What the task asks -
In the entries below, count every line that has the string "Barcelona", and answer with that count alone.

(Stored items from a collection)
● ● ● ●

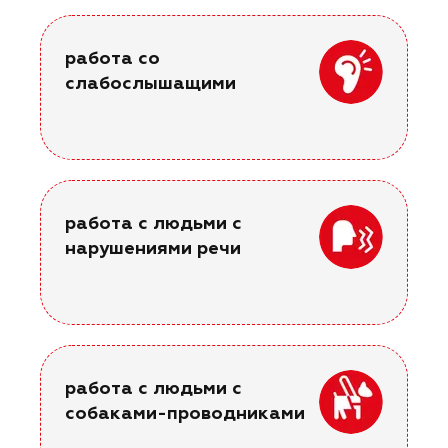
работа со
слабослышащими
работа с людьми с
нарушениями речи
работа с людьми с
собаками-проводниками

● ● ● ●

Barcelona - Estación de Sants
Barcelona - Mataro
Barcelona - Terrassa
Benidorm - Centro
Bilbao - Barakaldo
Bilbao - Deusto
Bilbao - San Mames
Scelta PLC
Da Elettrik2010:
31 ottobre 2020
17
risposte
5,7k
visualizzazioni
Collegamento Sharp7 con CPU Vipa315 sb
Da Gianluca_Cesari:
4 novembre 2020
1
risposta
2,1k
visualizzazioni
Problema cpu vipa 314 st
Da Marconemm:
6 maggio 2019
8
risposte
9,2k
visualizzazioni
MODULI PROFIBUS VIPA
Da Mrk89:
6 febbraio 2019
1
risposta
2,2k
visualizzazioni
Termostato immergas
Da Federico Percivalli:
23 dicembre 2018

● ● ● ●

Your response -
3